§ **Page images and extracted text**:
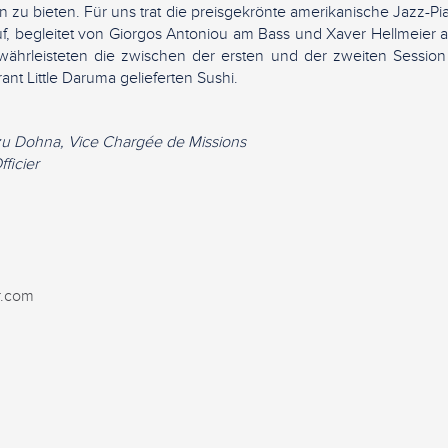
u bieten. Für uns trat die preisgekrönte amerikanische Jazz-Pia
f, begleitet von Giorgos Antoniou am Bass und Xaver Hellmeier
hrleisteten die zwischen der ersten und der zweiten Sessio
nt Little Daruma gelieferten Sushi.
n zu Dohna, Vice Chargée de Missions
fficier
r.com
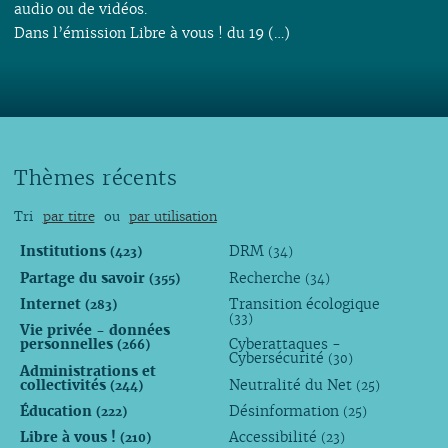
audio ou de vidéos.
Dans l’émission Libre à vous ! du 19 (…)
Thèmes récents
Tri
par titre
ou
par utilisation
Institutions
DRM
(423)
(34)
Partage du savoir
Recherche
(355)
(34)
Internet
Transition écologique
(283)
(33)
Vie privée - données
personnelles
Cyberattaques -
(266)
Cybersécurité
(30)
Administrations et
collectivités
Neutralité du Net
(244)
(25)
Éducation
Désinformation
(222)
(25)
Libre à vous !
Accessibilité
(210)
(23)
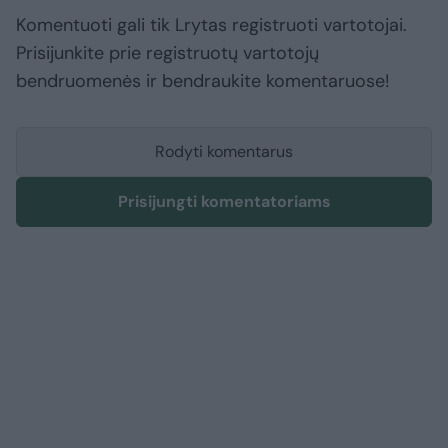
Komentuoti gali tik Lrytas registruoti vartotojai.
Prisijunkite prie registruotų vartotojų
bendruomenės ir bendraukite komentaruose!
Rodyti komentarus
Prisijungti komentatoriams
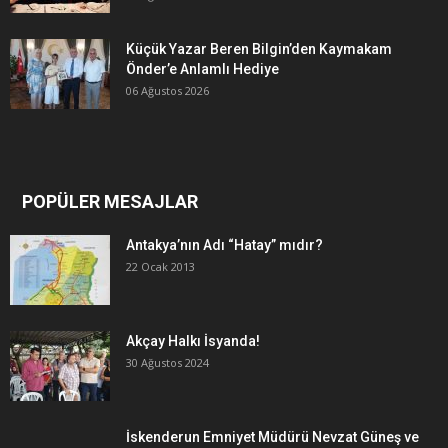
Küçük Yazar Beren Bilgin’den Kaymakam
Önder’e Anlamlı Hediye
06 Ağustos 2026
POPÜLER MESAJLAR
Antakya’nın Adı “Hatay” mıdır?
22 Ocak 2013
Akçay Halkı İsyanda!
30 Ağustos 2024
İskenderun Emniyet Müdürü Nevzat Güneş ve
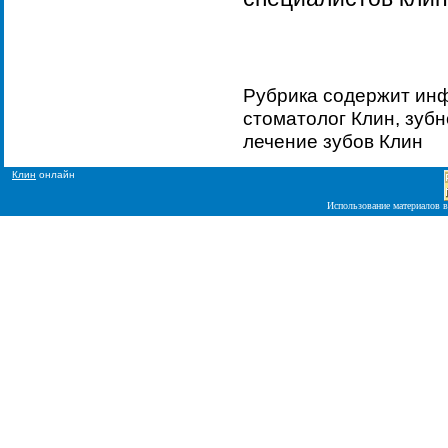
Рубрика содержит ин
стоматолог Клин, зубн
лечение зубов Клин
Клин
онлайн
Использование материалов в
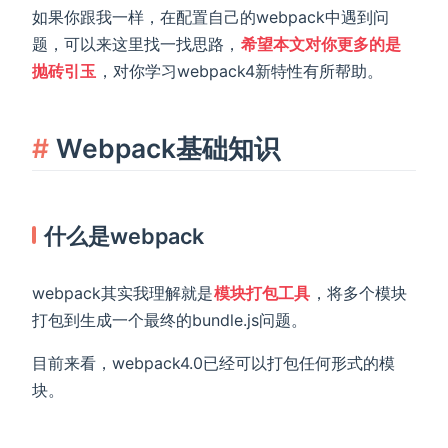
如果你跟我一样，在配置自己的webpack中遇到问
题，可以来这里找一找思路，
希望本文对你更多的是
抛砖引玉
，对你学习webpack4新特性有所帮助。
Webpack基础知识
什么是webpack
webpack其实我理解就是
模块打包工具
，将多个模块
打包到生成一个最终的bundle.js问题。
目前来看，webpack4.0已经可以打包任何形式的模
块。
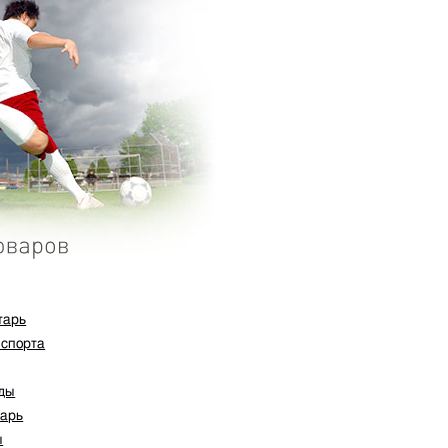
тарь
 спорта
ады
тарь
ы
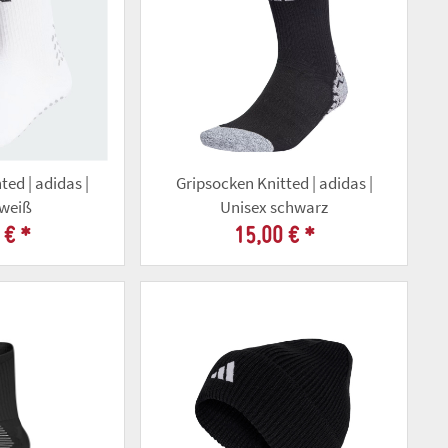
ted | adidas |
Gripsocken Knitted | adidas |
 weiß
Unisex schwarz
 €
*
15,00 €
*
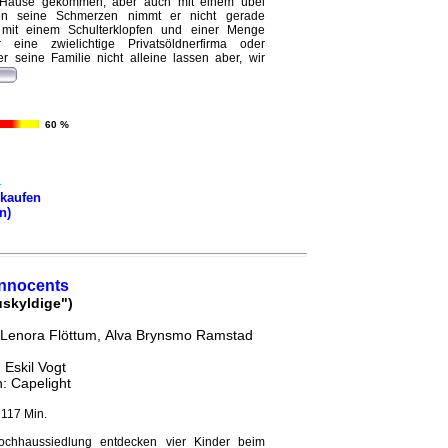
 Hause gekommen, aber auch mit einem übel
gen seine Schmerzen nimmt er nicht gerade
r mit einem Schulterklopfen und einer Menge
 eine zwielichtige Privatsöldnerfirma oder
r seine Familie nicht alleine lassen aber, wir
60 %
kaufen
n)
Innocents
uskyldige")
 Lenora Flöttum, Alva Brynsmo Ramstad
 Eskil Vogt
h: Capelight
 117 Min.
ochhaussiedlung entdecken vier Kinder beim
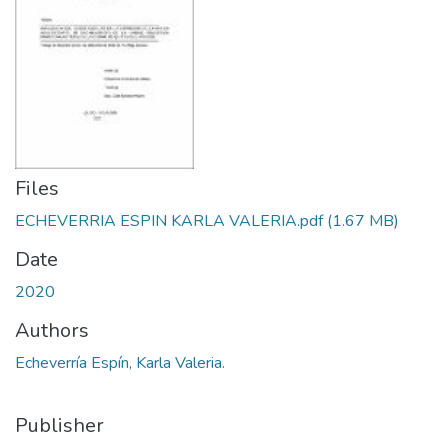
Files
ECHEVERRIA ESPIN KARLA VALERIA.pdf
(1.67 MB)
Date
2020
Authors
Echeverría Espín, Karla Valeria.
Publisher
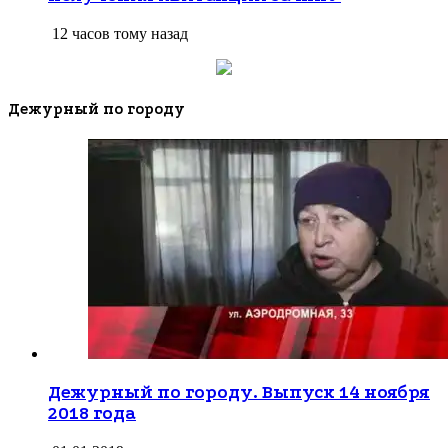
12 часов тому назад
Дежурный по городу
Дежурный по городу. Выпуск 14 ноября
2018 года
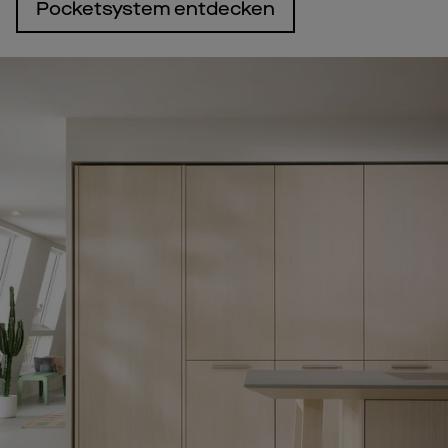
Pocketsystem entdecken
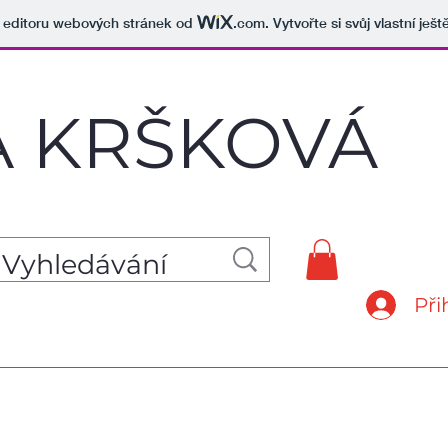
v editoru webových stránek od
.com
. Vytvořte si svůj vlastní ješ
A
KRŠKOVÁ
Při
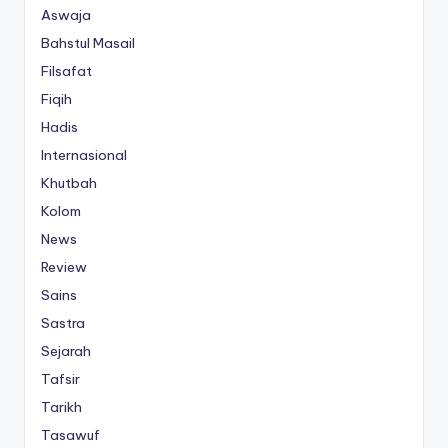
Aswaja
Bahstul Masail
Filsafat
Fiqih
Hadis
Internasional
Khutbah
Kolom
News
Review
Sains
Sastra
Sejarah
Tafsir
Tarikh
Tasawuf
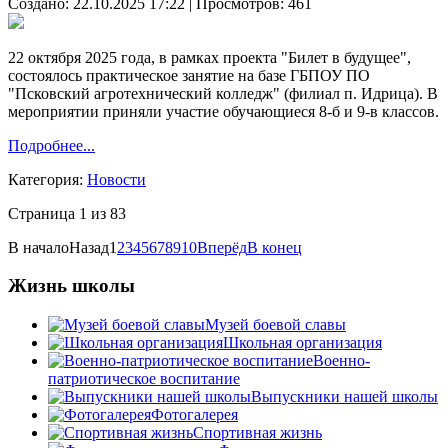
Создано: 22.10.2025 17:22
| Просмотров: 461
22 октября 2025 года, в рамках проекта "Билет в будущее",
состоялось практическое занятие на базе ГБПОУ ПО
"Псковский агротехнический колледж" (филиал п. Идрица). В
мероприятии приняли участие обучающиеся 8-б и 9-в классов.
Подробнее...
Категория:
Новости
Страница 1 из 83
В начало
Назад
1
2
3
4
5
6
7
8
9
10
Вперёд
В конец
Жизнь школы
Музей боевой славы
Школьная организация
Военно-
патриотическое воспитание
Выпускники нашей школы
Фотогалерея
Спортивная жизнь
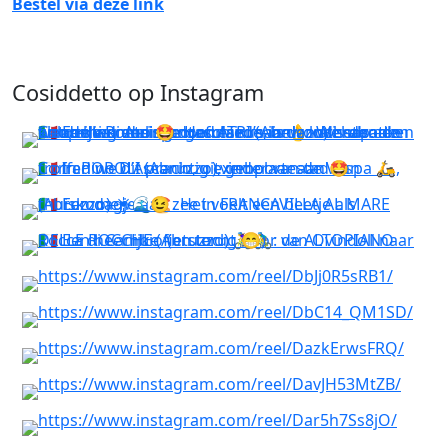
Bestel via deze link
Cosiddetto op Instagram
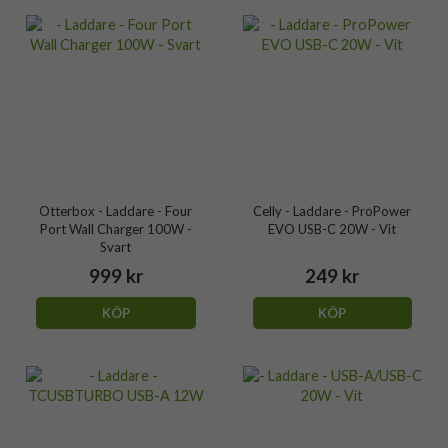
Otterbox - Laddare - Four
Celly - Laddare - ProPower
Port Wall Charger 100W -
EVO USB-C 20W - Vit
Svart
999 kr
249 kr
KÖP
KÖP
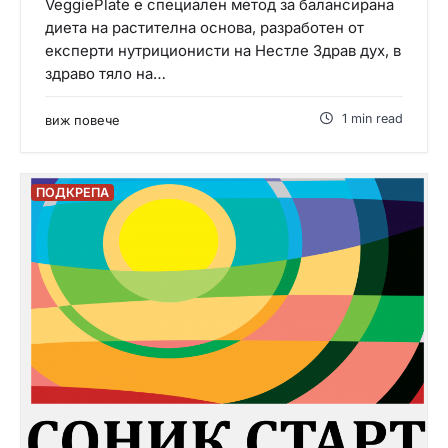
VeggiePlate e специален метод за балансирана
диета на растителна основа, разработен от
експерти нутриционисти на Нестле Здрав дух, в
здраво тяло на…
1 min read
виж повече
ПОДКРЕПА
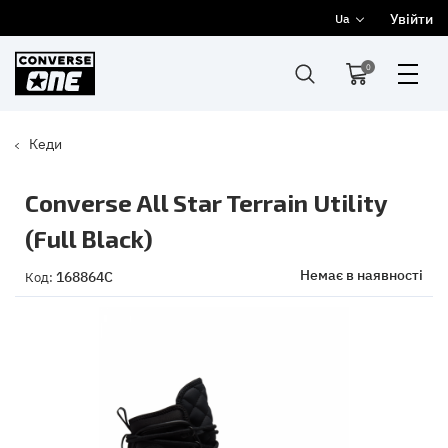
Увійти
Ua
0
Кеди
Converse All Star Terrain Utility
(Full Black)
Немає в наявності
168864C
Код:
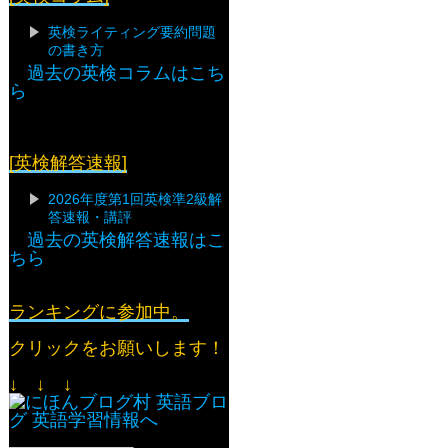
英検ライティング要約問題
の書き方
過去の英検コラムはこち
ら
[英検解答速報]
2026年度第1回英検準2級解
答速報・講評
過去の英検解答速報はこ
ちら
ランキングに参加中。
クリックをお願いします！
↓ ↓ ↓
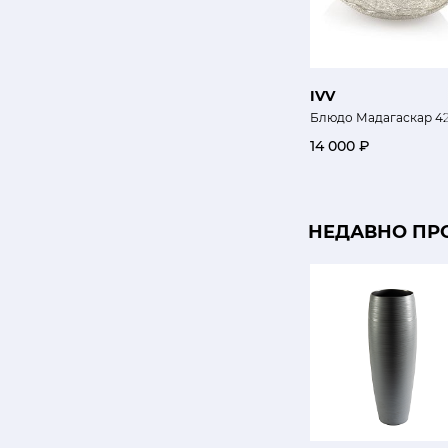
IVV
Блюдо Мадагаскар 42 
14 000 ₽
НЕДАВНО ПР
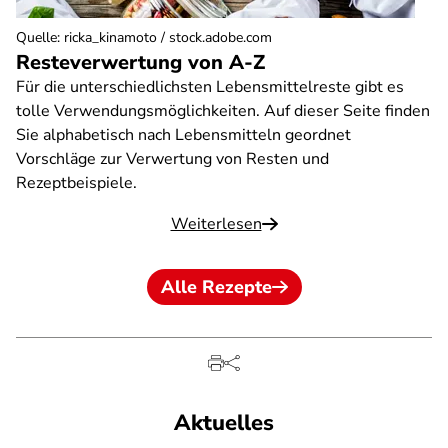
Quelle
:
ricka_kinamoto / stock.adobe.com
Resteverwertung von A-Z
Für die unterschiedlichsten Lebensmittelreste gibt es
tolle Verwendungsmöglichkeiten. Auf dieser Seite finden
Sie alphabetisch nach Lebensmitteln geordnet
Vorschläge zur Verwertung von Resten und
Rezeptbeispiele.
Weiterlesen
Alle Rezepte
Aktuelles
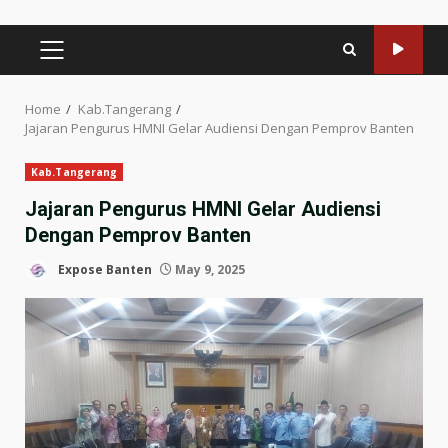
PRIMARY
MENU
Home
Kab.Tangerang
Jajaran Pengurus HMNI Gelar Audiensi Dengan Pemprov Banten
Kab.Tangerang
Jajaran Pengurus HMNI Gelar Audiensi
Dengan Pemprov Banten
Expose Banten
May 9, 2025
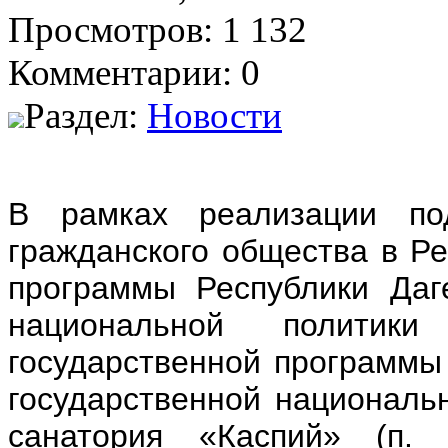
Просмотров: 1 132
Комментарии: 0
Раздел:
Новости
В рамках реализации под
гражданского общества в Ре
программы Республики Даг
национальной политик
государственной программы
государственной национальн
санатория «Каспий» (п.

§ **PROBLEM REQUIREMENTS**: Each line from the one holding "государственной программы" to the end of the data above goes into the answer exactly as written, and no other line does.

§ **WRITTEN ANSWER**:
государственной программы
государственной национальн
санатория «Каспий» (п.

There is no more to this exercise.